Il avait alors saisi, en référé suspension, le tribunal administratif de Bordeaux pour obtenir la neutralisation de ce sursis à statuer et qu’il soit, en conséquence, enjoint à la Commune d’instruire sa demande de permis de construire à bref délai.

Mais, le juge du référé a rejeté la requête pour défaut d’urgence en considérant que les pertes liées à cette opération ne seraient que minimes et qu’il n’y avait donc pas lieu de revenir sur la décision de la Commune de reporter à deux ans l’instruction du permis.

En cassation le Conseil d’Etat a annulé l’ordonnance du tribunal administratif en considérant que ce dernier avait dénaturé les pièces du dossier.
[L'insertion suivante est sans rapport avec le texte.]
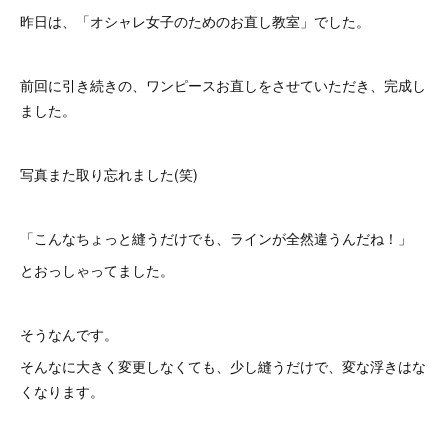
昨日は、「オシャレ女子のためのお直し教室」でした。
前回に引き続きの、ワンピースお直しをさせていただき、完成し
ました。
写真また取り忘れました(笑)
「こんなちょっと縫うだけでも、ラインが全然違うんだね！」
とおっしゃってました。
そうなんです。
そんなに大きく変更しなくても、少し縫うだけで、変な浮きはな
くなります。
Il ressortait en effet des éléments présentés par le requérant que des dépenses importantes avaient été préalablement engagées et que des emprunts importants avaient été contractés par la société (mère de celle portant la demande de permis de construire) de sorte que son équilibre financier se trouvait menacé par le retard apporté au programme du fait de la décision de sursis à statuer.

Pour le Conseil d’Etat, ces éléments constituaient des circonstances particulières démontrant que la décision de sursis à statuer affectait gravement sa situation et qu’il y avait donc lieu de statuer urgemment sur la demande de référé (l’ordonnance du tribunal administratif a donc été annulée en conséquence).

En l’espèce, le Conseil d’Etat a finalement rejeté la demande du constructeur mais au seul motif que, parallèlement à la procédure, il avait fait une seconde demande de permis de construire (pour un projet différent) sur le même terrain et que celui-ci lui avait été accordé.

4- Les constructeurs et promoteurs ne peuvent ainsi qu’être incités à ne pas négliger les aspects relatifs au montage économique et financier de leurs projets immobiliers.

Ils sont en effet déterminants s’il faut agir en urgence contre une décision administrative défavorable de refus de permis de construire ou, comme en l’espèce, de sursis à statuer.

Car, sur ce point, la décision du Conseil d’Etat est très claire : il appartient au requérant de faire valoir des circonstances précises et particulières qui démontrent que la situation du demandeur au permis de construire est gravement affectée par la décision administrative contestée.

Les aspects économiques et financiers du projet doivent donc non seulement être clairs et objectivement démontrables (à l’aide par exemple d’une note d’un expert-comptable), mais ils doivent également montrer qu’à défaut d’autorisation d’urbanisme la situation ou l’équilibre économique du demandeur au permis de construire est réellement menacé.